「溫度的變化。」暗水向眾人說道:「此時此刻,已經開始了。」他一邊說著,一邊從背包裡取出一個溫度計,其實暗水不用看這個也知道溫度,但還是得裝一下:「現在這裡是二十四攝氏度,如果我觀察的結論沒錯,溫度正在持續下降中,緩慢,但確實在發生。」
槍匠在旁邊接了一句:「順便說一下,我們現在已經喪失‘感覺’了,就算這兒凍得像個冰窖,我們也不會感到寒冷。」
「什麼意思,什麼叫‘喪失感覺’?」騎士們紛紛問道。
「一群遲鈍的傢伙。」顧問道:「他意思就是,雖然一般意義上的五感還健在,但已經發生了偏差。你們可以感受一下,飢餓感、疲勞感、乃至排洩的慾望和精神上的不安全感。」
眾人聞言後,很快皆是神色陡變。
顧問接著說道:「說得再簡單點,我們大腦用於‘自我保護’的警戒機制被解除了。長時間不眨眼睛也不會酸脹,屏住呼吸很久也不會難受,受傷時疼痛也會相應減少,遇到非常危急的情況也不會產生緊張和慌亂。」
「聽上去這不是反而很有利嗎?」一人問道。
「哼……」顧問冷笑一聲,正當他準備開滿級嘲諷的時候,薇妮莎搶在他開口前解釋道:「不,這非常危險。大腦用疼痛、恐懼、不適來提醒我們身體遭受的威脅。假如失去了這種感覺,人會在毫不知情的情況下輕易步入死亡。」
顧問被她插嘴,錯失了最佳的嘲諷時機,只得放棄,用不耐煩的語氣接下去說道:「也就是說呢,你可以憋氣五分鐘以上,仍然一點都不難受,但你的身體照常會缺氧致死;你也可以吃下幾十公斤的食物,毫無腹脹與不適感,但不會影響胃穿孔的發生。」他伸出兩根手指:「另外,我提醒一下,我們現在直面的死亡威脅大致有以下這兩種,都與時間有關。

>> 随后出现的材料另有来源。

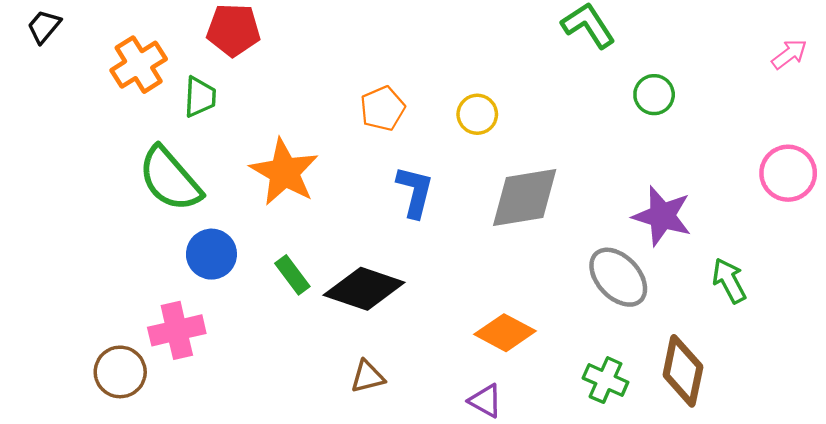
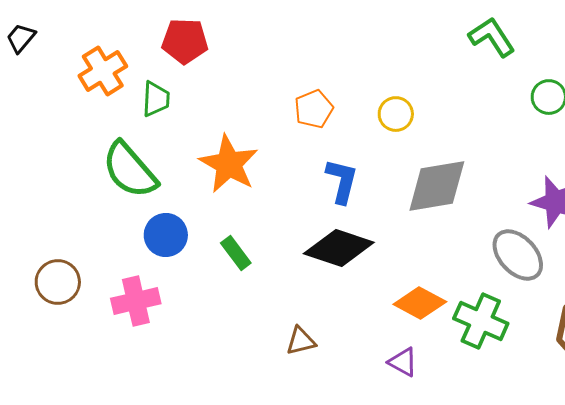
black diamond: (364, 289) -> (339, 248), moved
brown circle: (120, 372) -> (58, 282), moved
green cross: (606, 380) -> (481, 321), moved, size x1.4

首先,我們的生物鍾已喪失功能,表和電子裝置也都停止了運轉……」
顧問說到這兒時,許多人紛紛都從背包和口袋裡拿出了通訊裝置,或者低頭看錶,他們這才驚訝地發現,所有能計時的工具貌似在通道中就已經停擺了。
「……在這個遺蹟裡,時間的流逝無法用儀器計算。飢餓感喪失、且不明時間的我們,可能會由於長時間不進食不飲水,在不知不覺中就餓死或渴死。」顧問一邊說著,一邊摘下了呼吸面罩:「倒是這個可以摘掉了,據我所知,這種遺蹟內部的空氣質量比全球任何一處都要好,這一點不用擔心。」
估計是受了顧問的話影響,有人一摘面罩就去喝水。
「我還要提醒一下,由於沒有排洩的急迫感,時間一久,是有可能會失禁的。」顧問惡意地補了一句,喝水的人當時就把嘴裡的水噴了出來。
槍匠在旁邊露出若有所思的表情,自言自語著:「果然……那時候好險……」
「當然了,我覺得在遺蹟裡待上那麼久的可能性很小,因為早在那之前,低溫就已經殺死我們了。」顧問奸計得逞般笑著,換來了各種仇恨的目光,「所以,另一個威脅自然就是溫度降低了,現在是夏天,大家下來時都穿得很單薄。而且我們又感覺不到寒冷,一旦溫度降低到了零度以下,就可能有人在毫無察覺的情況中體溫過低,衰竭而亡。」